HRDERGİ: İK’nın geleceğine ilişkin beklentileriniz neler?

R.C:
Ben, İnsan Kaynakları ve organizasyon çalışmalarının tüm organizasyonların başarısında hiç kuşkusuz çok önemli bir konu olacağına inanıyorum. Buradaki soru ise, tepe yöneticilerin bu çok önemli sorular konusunda yardım istemek için İK departmanlarına yönelip yönelmeyeceğidir. İK profesyonelleri yukarıda anlattığımız şekilde ortaklık etmeyi öğrendiği derecede, katkıda bulunmaya davet edilecektir. Eğer bu yüksek beklenti seviyesine adım atmazlarsa, organizasyonun yönetim destek etkinlikleriyle sınırlı kalmaya mahkum olacaklardır. Bu yönetimsel konuların iyi bir biçimde ele alınması elbette önemlidir, ancak organizasyonun başarısı için kaldıraç görevi görmedikleri de açıktır.

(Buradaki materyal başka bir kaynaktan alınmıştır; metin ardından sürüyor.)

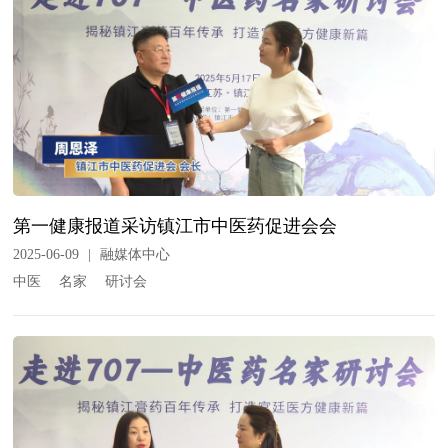
第一健康报道采访镇江市中医药促进会会
2025-06-09
|
融媒体中心
中医
名家
研讨会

Ben İK departmanlarının geleceğinden umutluyum. Gerçekten önemli ilerlemelerin kaydedildiğini görüyor, giderek daha çok liderin gerçek farklar yaratmaya başladığını gözlemliyorum. Bana göre bu trend devam edecek.

HRDERGİ: İK yöneticilerine, yol haritasının organizasyonlarında nasıl uygulanabileceğine yönelik önerileriniz var mı?

R.C:
Aslında kitabımın tamamı bu soruyu yanıtlamak için tasarlandı. Yine de iki önemli noktaya açıklık getirmek istiyorum:

Unutmayın, kimse bu süreci tamamen tamamlayamadı. İçinde bulunduğumuz alan temel bir değişimden geçiyor. Ve siz bu konuda nihai tanıma ulaşılmasına yardımcı olabilirsiniz. En iyi değerlendirme yöntemlerini kullanmak ve işe girişmekten korkmayın. Öğrenmekten asla vazgeçmeyin.

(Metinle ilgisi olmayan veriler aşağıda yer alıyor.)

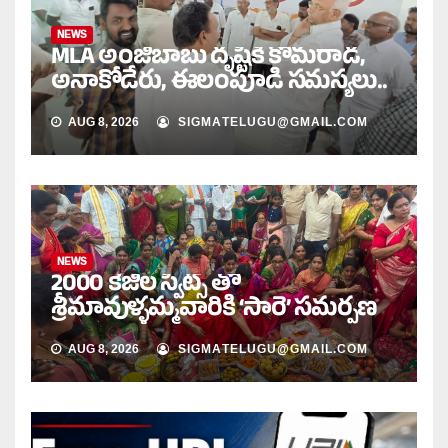
NEWS
MLA అంజిబాబు దృష్టికి కొమరాడ,
అనాకోడేరు, ఈలంపూడి సమస్యలు..
AUG 8, 2026
SIGMATELUGU@GMAIL.COM
NEWS
2000 కేజీల స్వీట్స్ తో
శ్రీమావుళ్ళమ్మవారికి ‘సారె’ సమర్పణ
AUG 8, 2026
SIGMATELUGU@GMAIL.COM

İkinci konu: Evet, en iyi stratejik İK teorisini öğrenmelisiniz ama bunu gerçekleştirebilecek tek kişinin siz olduğunu unutmayın. Atmanız gereken adımları öğrenmek için, en iyi teorilere bel bağlamayın. Çünkü bu mümkün değildir. Bizim faaliyet gösterdiğimiz alandaki liderlik, bu teorinin uygulanması için yaratıcı olmak zorundadır. Bu nedenle deneyimlerinizden ders alın ve bunları başkaları ile paylaşmak konusunda istekli olun.

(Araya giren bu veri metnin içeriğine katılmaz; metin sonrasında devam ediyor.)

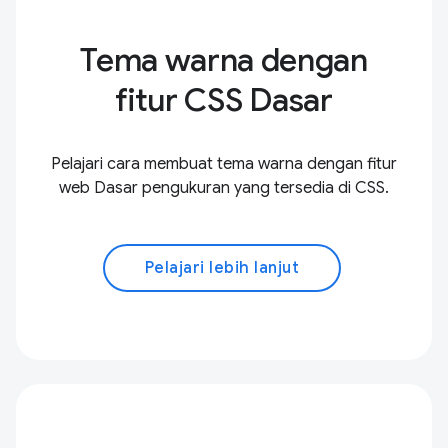
Tema warna dengan
fitur CSS Dasar
Pelajari cara membuat tema warna dengan fitur
web Dasar pengukuran yang tersedia di CSS.
Pelajari lebih lanjut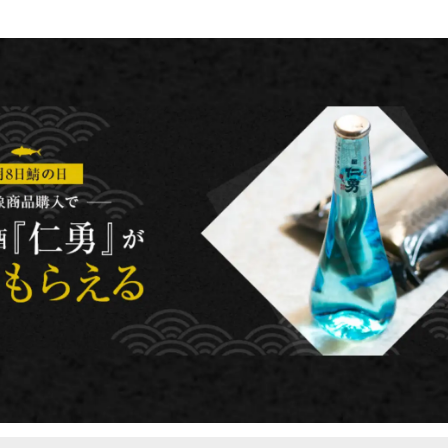
み
込
み
中
で
す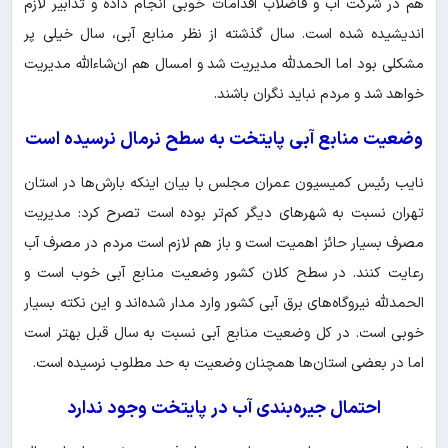
هم در شرکت آب و فاضلاب اقدامات خوبی انجام داده و تدابیر لازم
اندیشیده شده است. سال گذشته از نظر منابع آبی، سال خیلی پر
مشکلی بود اما الحمدلله مدیریت شد و امسال هم ان‌شاءالله مدیریت
خواهد شد و مردم نباید نگران باشند.
وضعیت منابع آبی پایتخت به سطح نرمال نرسیده است
نایب رئیس کمیسیون عمران مجلس با بیان اینکه بارش‌ها در استان
تهران نسبت به شهرهای دیگر کم‌تر بوده است تصرح کرد: مدیریت
مصرف بسیار حائز اهمیت است و باز هم لازم است مردم در مصرف آب
رعایت کنند. در سطح کلان کشور وضعیت منابع آبی خوب است و
الحمدلله نیروگاه‌های برق آبی کشور وارد مدار شده‌اند و این نکته بسیار
خوبی است. در کل وضعیت منابع آبی نسبت به سال قبل بهتر است
اما در بعضی استان‌ها همچنان وضعیت به حد مطلوب نرسیده است.
احتمال جیره‌بندی آب در پایتخت وجود ندارد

HRDERGİ: Son olarak bize biraz da kendinizden söz eder misiniz?

R.C:
Üniversite eğitimimi ekonomi ve finans alanında tamamladım. Bu eğitimin kariyerim süresince çok da yararını gördüm. Çünkü bana göre bir İK lideri şirketin temel ekonomisini anlamıyorsa, organizasyonun ihtiyaç duyduğu farkı yaratması çok mümkün değildir.

Kariyer öyküme geri dönelim… Lisansüstü eğitimimi Organizasyonel Davranış alanında tamamladım. Kariyerimin yaklaşık yarısında strateji geliştirme ve organizasyonel tasarım gibi konular üzerinde çalıştım. Ardından daha geniş İK rollerine yönelerek, daha geniş insan kaynakları konularına odaklandım. İleri teknoloji, roket ve perakende sektörlerinde çalıştım. Hallmark Cards şirketinde İnsan Kaynakları Başkan Yardımcısı olarak görev yaptım.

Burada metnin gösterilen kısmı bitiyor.